__Aim of the task__: When you reach the line in the data below that contains "Show me left iliac artery.", please start repeating lines exactly, and stop after the line that contains "Look at this", repeating nothing else.

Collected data
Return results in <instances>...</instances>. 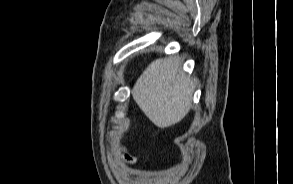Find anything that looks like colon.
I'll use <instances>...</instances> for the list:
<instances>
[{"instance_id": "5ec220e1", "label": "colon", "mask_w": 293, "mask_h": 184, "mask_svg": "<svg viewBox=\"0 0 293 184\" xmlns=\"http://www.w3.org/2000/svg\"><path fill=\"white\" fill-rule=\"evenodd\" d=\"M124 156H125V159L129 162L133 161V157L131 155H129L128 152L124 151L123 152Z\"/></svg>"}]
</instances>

--

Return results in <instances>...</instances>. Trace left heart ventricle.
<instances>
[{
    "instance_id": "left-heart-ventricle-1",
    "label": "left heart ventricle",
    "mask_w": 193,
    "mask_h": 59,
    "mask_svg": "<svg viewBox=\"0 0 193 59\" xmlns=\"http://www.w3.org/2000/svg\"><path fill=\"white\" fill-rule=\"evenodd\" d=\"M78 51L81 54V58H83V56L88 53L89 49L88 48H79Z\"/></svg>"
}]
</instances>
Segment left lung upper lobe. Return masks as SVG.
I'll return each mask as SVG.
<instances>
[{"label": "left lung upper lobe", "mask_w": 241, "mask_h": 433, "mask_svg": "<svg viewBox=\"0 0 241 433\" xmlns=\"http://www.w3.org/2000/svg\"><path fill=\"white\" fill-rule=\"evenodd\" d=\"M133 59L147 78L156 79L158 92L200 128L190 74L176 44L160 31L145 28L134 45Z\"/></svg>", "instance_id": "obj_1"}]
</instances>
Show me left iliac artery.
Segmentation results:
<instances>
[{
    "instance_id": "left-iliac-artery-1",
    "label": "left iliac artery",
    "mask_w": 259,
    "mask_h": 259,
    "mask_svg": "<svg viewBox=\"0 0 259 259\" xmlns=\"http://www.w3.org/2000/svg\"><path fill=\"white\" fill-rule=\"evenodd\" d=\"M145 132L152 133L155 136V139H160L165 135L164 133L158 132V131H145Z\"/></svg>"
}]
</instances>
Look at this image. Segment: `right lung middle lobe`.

--

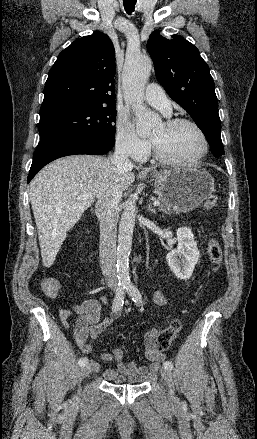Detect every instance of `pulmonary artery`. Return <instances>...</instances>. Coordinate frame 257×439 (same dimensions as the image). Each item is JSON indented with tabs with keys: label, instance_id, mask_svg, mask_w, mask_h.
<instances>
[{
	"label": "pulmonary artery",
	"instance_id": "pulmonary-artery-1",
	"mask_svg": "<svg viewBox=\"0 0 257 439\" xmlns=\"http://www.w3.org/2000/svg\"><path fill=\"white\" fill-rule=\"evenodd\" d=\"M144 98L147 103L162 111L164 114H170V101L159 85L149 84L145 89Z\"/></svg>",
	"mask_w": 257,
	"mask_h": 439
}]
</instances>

__Your response__:
Show me left iliac artery.
Segmentation results:
<instances>
[{
    "instance_id": "left-iliac-artery-1",
    "label": "left iliac artery",
    "mask_w": 259,
    "mask_h": 259,
    "mask_svg": "<svg viewBox=\"0 0 259 259\" xmlns=\"http://www.w3.org/2000/svg\"><path fill=\"white\" fill-rule=\"evenodd\" d=\"M145 132L152 133L155 136V139H160L165 135L164 133L158 132V131H145Z\"/></svg>"
}]
</instances>
Look at this image. Segment: `right lung middle lobe`.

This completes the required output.